After high school, Erma and her husband owned the Tasty Freeze and began their family. They moved into the little house next to the stand and operated the Tasty Freeze, and raised three sons who came to know all of their customers. After eleven years in the ice cream business, her dad helped Erma and her husband buy the Fort Pitt Motel. They moved into an apartment next to the motel office and worked there from 1969 until her marriage ended in 1987.
Months later, Erma went to the bank and a stranger opened the door for her. Two years earlier, Chuck Dodd, a contractor, had become a widower. Chuck noticed that Erma did not wear a wedding ring and Cupid hit him hard. Simultaneously, Erma noticed this gentleman. After learning she was single, Chuck sent a note to the Bank Manager and asked him to give it to Erma. The bank manager passed the note and arranged a meeting. From then on the bank manager’s nickname became “Cupid.” When they became a couple, the Bank Manager retrieved an image from a security camera that showed the two of them looking at each other that very first day. To this day, it is one of Erma’s most treasured photos. Erma calls Chuck her “Prince Charming.” After they wed, Erma moved from the motel to Chuck’s farm and home atop a hill with no neighbors in sight. She thought she had died and gone to Heaven. No more getting up in the middle of the night to rent rooms. Together in 1992, they bought four acres next to the motel and Chuck, his brother and sons and Erma’s sons built the Aqua Jet West Car Wash. In 2000, Chuck designed and completely rebuilt the original Tonidale Gas Station from the ground up and was on sight when the first shovel of dirt was turned until completion. Married for twenty-five years their combined family consists of seven sons, one daughter, their spouses, twenty-seven grandchildren and ten great-grandchildren.
In 1977, Erma lost her mother; with tears spilling from her deep blue eyes, she recalls raising a glass of wine with her father to toast her precious mother’s memory. Lurline’s untimely death suddenly ended Tony’s drive to expand his business ventures and he was content to just care for and enjoy his family. Sadly, in 1986, after a lifetime of laughter, friendship, love and accomplishments, Tony died and Erma said, “joined Lurline in Heaven.”
In the late 90’s Amoco was purchased by BP. In 2008, Erma signed a contract to become part of Countywide Petroleum Company’s growing family. For years it was known that the bridge on the original Steubenville Pike had to be reconstructed. Finally in 2010, the bridge closed and traffic was cut off. Customers had a detour of two miles to get to the BP Station from the east and local customers from the west had to drive around road blocks to get their BP gas.

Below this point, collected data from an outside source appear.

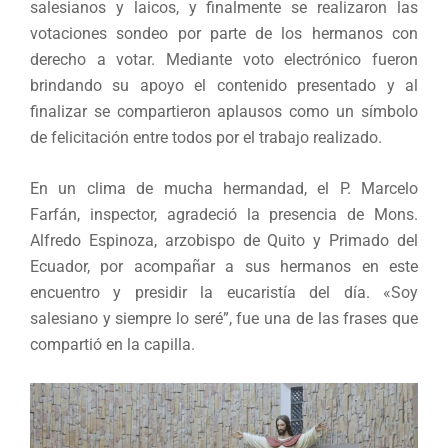
salesianos y laicos, y finalmente se realizaron las
votaciones sondeo por parte de los hermanos con
derecho a votar. Mediante voto electrónico fueron
brindando su apoyo el contenido presentado y al
finalizar se compartieron aplausos como un símbolo
de felicitación entre todos por el trabajo realizado.
En un clima de mucha hermandad, el P. Marcelo
Farfán, inspector, agradeció la presencia de Mons.
Alfredo Espinoza, arzobispo de Quito y Primado del
Ecuador, por acompañar a sus hermanos en este
encuentro y presidir la eucaristía del día. «Soy
salesiano y siempre lo seré”, fue una de las frases que
compartió en la capilla.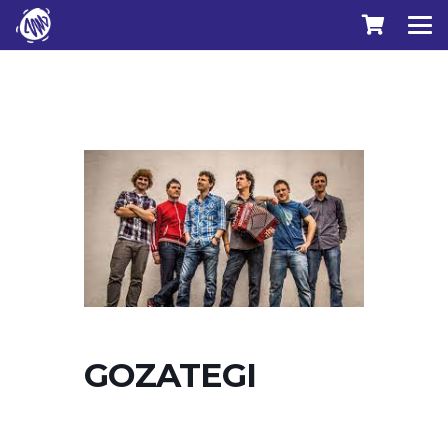
GOZATEGI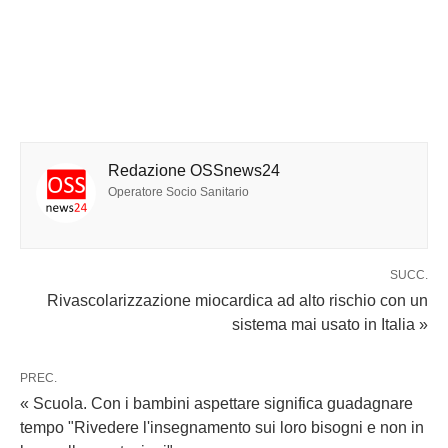
Redazione OSSnews24
Operatore Socio Sanitario
SUCC.
Rivascolarizzazione miocardica ad alto rischio con un
sistema mai usato in Italia »
PREC.
« Scuola. Con i bambini aspettare significa guadagnare
tempo "Rivedere l'insegnamento sui loro bisogni e non in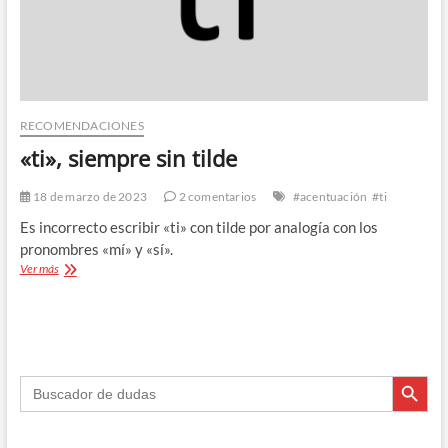
RECOMENDACIONES
«ti», siempre sin tilde
18 de marzo de 2023
2 comentarios
#acentuación
#ti
Es incorrecto escribir «ti» con tilde por analogía con los
pronombres «mí» y «sí».
«ti»,
Ver más
siempre
sin
tilde
Botón de búsque
Buscar: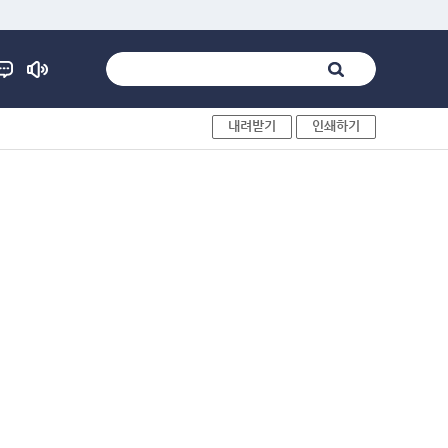
내려받기
인쇄하기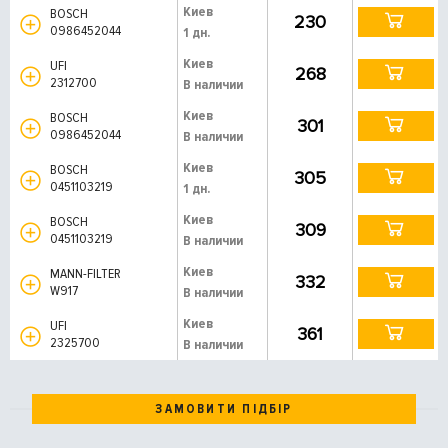
Киев
BOSCH
230
0986452044
1 дн.
Киев
UFI
268
2312700
В наличии
Киев
BOSCH
301
0986452044
В наличии
Киев
BOSCH
305
0451103219
1 дн.
Киев
BOSCH
309
0451103219
В наличии
Киев
MANN-FILTER
332
W917
В наличии
Киев
UFI
361
2325700
В наличии
ЗАМОВИТИ ПІДБІР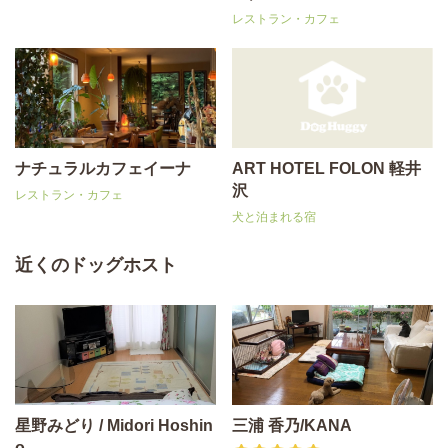
レストラン・カフェ
ナチュラルカフェイーナ
ART HOTEL FOLON 軽井
沢
レストラン・カフェ
犬と泊まれる宿
近くのドッグホスト
星野みどり / Midori Hoshin
三浦 香乃/KANA
o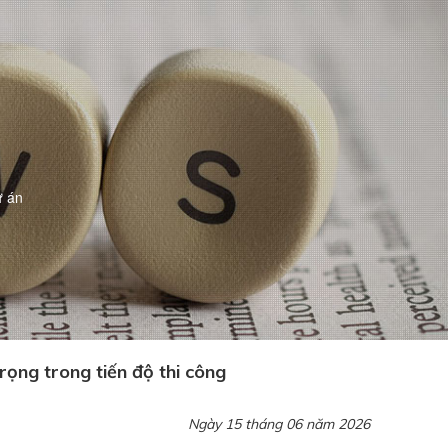
ự án
rọng trong tiến độ thi công
Ngày 15 tháng 06 năm 2026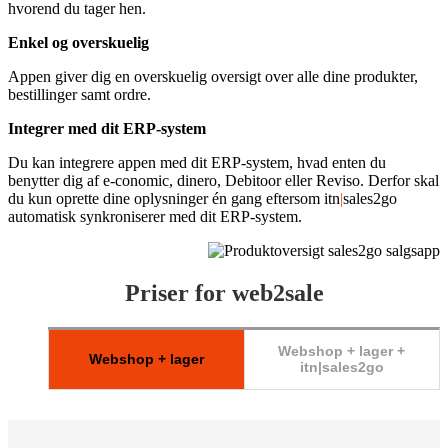
hvorend du tager hen.
Enkel og overskuelig
Appen giver dig en overskuelig oversigt over alle dine produkter,
bestillinger samt ordre.
Integrer med dit ERP-system
Du kan integrere appen med dit ERP-system, hvad enten du
benytter dig af e-conomic, dinero, Debitoor eller Reviso. Derfor skal
du kun oprette dine oplysninger én gang eftersom itn
|
sales2go
automatisk synkroniserer med dit ERP-system.
Priser for web2sale
Webshop + lager +
Webshop + lager
itn|sales2go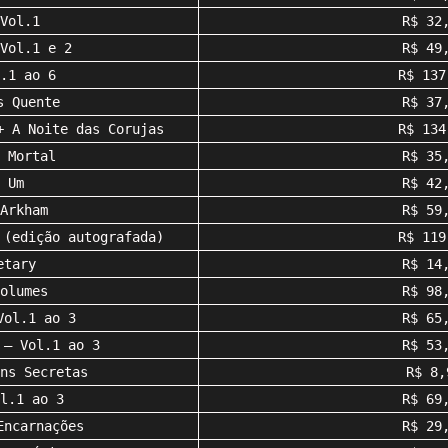
Vol.1
R$ 32
Vol.1 e 2
R$ 49
.1 ao 6
R$ 137
s Quente
R$ 37
+ A Noite das Corujas
R$ 134
 Mortal
R$ 35
 Um
R$ 42
Arkham
R$ 59
 (edição autografada)
R$ 119
etary
R$ 14
olumes
R$ 98
Vol.1 ao 3
R$ 65
 – Vol.1 ao 3
R$ 53
ns Secretas
R$ 8,
l.1 ao 3
R$ 69
Encarnações
R$ 29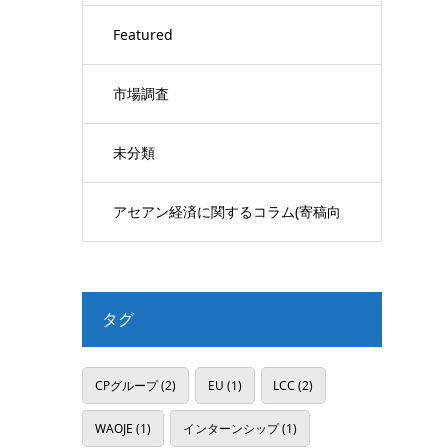
Featured
市場調査
未分類
アセアン経済に関するコラム(寄稿向
け)
タグ
CPグループ
(2)
EU
(1)
LCC
(2)
WAOJE
(1)
インターンシップ
(1)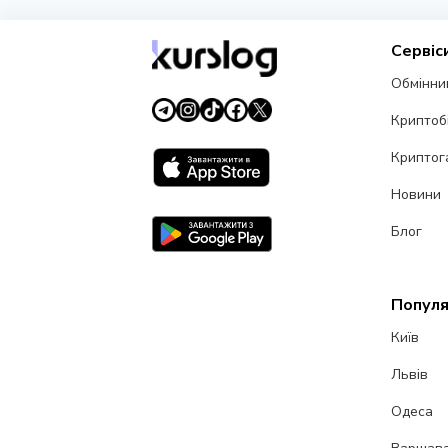
Сервіс
Обмінни
Криптоб
Криптог
Новини
Блог
Популя
Київ
Львів
Одеса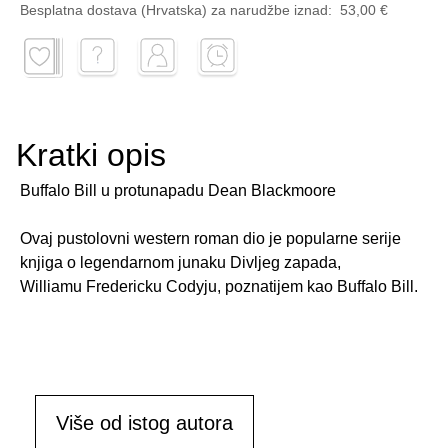
Besplatna dostava (Hrvatska) za narudžbe
iznad:
53,00 €
Kratki opis
Buffalo Bill u protunapadu Dean Blackmoore
Ovaj pustolovni western roman dio je popularne serije
knjiga o legendarnom junaku Divljeg zapada,
Williamu Fredericku Codyju, poznatijem kao Buffalo Bill.
Više od istog autora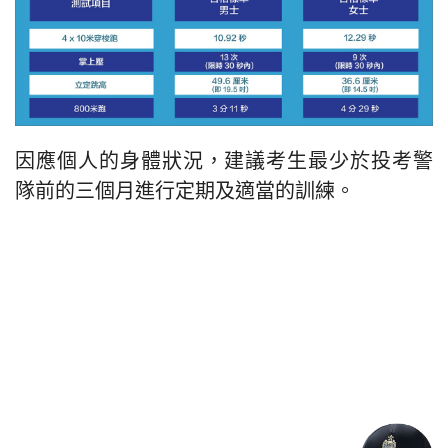
因應個人的身體狀況，建議考生最少於投考警
隊前的三個月進行定期及適當的訓練。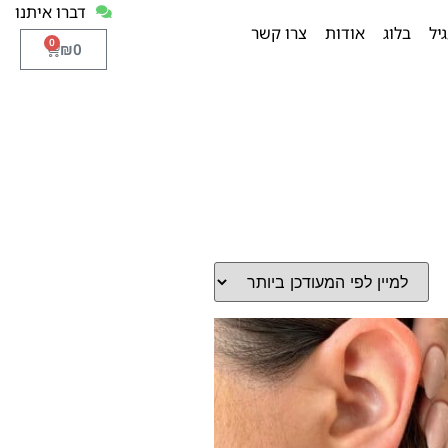
דברו איתנו
יל
בלוג
אודות
צרו קשר
0
₪
0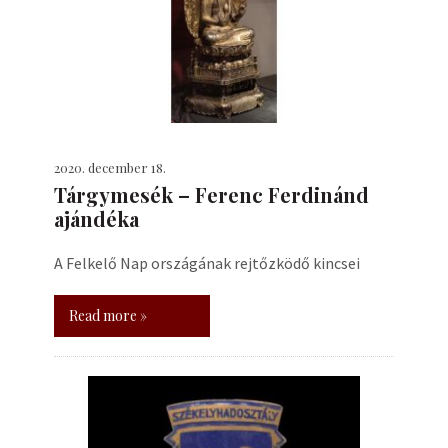
2020. december 18.
Tárgymesék – Ferenc Ferdinánd
ajándéka
A Felkelő Nap országának rejtőzködő kincsei
Read more »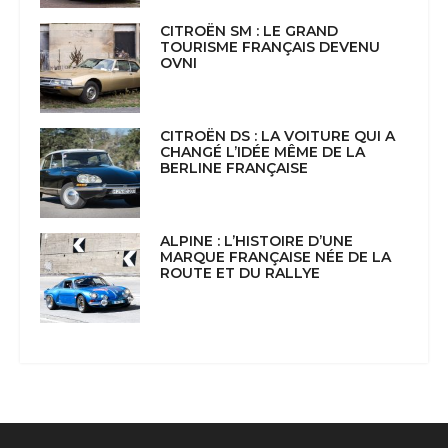
CITROËN SM : LE GRAND
TOURISME FRANÇAIS DEVENU
OVNI
CITROËN DS : LA VOITURE QUI A
CHANGÉ L’IDÉE MÊME DE LA
BERLINE FRANÇAISE
ALPINE : L’HISTOIRE D’UNE
MARQUE FRANÇAISE NÉE DE LA
ROUTE ET DU RALLYE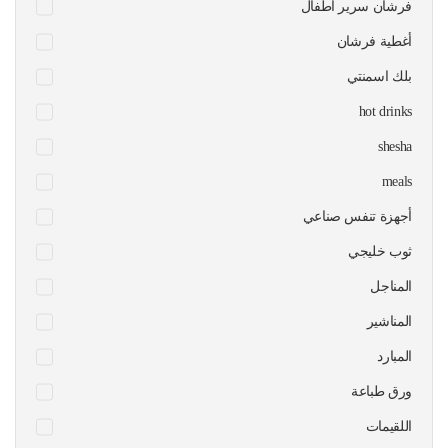
فرشان سرير اطفال
أغطية فرشان
بلك اسمنتي
hot drinks
shesha
meals
أجهزة تنفس صناعي
ثوب خليجي
المناجل
المناشير
المبارد
ورق طباعة
اللقيمات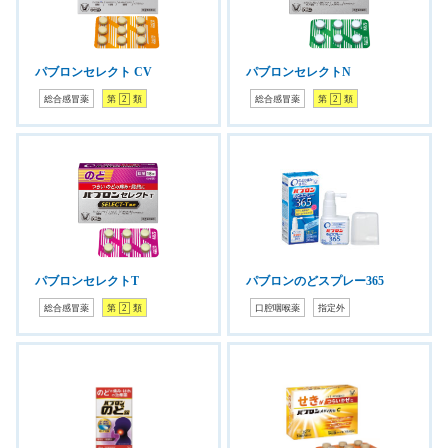
パブロンセレクト CV
パブロンセレクトN
総合感冒薬
第
2
類
総合感冒薬
第
2
類
パブロンセレクトT
パブロンのどスプレー365
総合感冒薬
第
2
類
口腔咽喉薬
指定外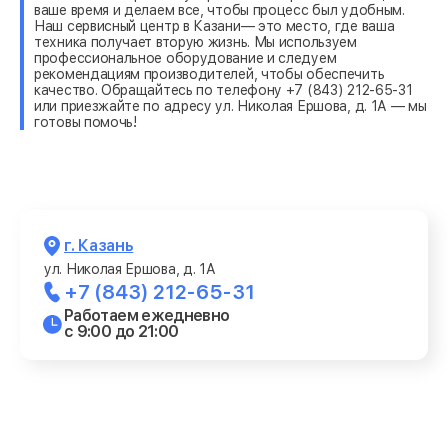
ваше время и делаем все, чтобы процесс был удобным.
Наш сервисный центр в Казани— это место, где ваша
техника получает вторую жизнь. Мы используем
профессиональное оборудование и следуем
рекомендациям производителей, чтобы обеспечить
качество. Обращайтесь по телефону +7 (843) 212-65-31
или приезжайте по адресу ул. Николая Ершова, д. 1А — мы
готовы помочь!
г. Казань
ул. Николая Ершова, д. 1А
+7 (843) 212-65-31
Работаем ежедневно
с 9:00 до 21:00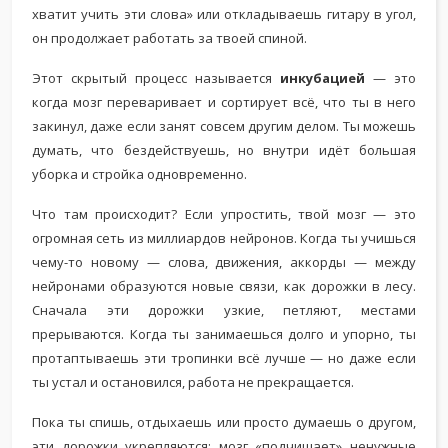
хватит учить эти слова» или откладываешь гитару в угол,
он продолжает работать за твоей спиной.
Этот скрытый процесс называется
инкубацией
— это
когда мозг переваривает и сортирует всё, что ты в него
закинул, даже если занят совсем другим делом. Ты можешь
думать, что бездействуешь, но внутри идёт большая
уборка и стройка одновременно.
Что там происходит? Если упростить, твой мозг — это
огромная сеть из миллиардов нейронов. Когда ты учишься
чему-то новому — слова, движения, аккорды — между
нейронами образуются новые связи, как дорожки в лесу.
Сначала эти дорожки узкие, петляют, местами
прерываются. Когда ты занимаешься долго и упорно, ты
протаптываешь эти тропинки всё лучше — но даже если
ты устал и остановился, работа не прекращается.
Пока ты спишь, отдыхаешь или просто думаешь о другом,
эти дорожки укрепляются: мозг «подчищает» ненужные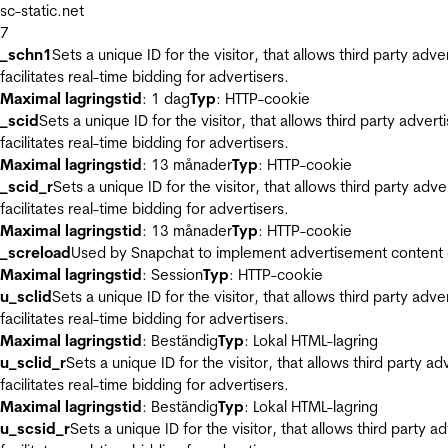
sc-static.net
7
_schn1
Sets a unique ID for the visitor, that allows third party adv
facilitates real-time bidding for advertisers.
Maximal lagringstid
: 1 dag
Typ
: HTTP-cookie
_scid
Sets a unique ID for the visitor, that allows third party adver
facilitates real-time bidding for advertisers.
Maximal lagringstid
: 13 månader
Typ
: HTTP-cookie
_scid_r
Sets a unique ID for the visitor, that allows third party adv
facilitates real-time bidding for advertisers.
Maximal lagringstid
: 13 månader
Typ
: HTTP-cookie
_screload
Used by Snapchat to implement advertisement content on 
Maximal lagringstid
: Session
Typ
: HTTP-cookie
u_sclid
Sets a unique ID for the visitor, that allows third party adv
facilitates real-time bidding for advertisers.
Maximal lagringstid
: Beständig
Typ
: Lokal HTML-lagring
u_sclid_r
Sets a unique ID for the visitor, that allows third party a
facilitates real-time bidding for advertisers.
Maximal lagringstid
: Beständig
Typ
: Lokal HTML-lagring
u_scsid_r
Sets a unique ID for the visitor, that allows third party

Erma has immense gratitude for the help Milo and Countywide Petroleum Company provided during the long fourteen-months that the bridge was closed and that it will still take years to recover from that loss. During the time of the bridge closure, Countywide re-imaged the Tonidale BP which included new dispensers, fresh paint and repairs to the parking lot; and Countywide also extended Erma other financial considerations. Erma says that her BP Station could not have made it without Countywide Petroleum Company’s kindness, understanding, help and support.
To this day, Erma misses her cherished parents and she often wonders what her life would been like without them. Erma knows she is blessed to have been Tony and Lurline’s daughter.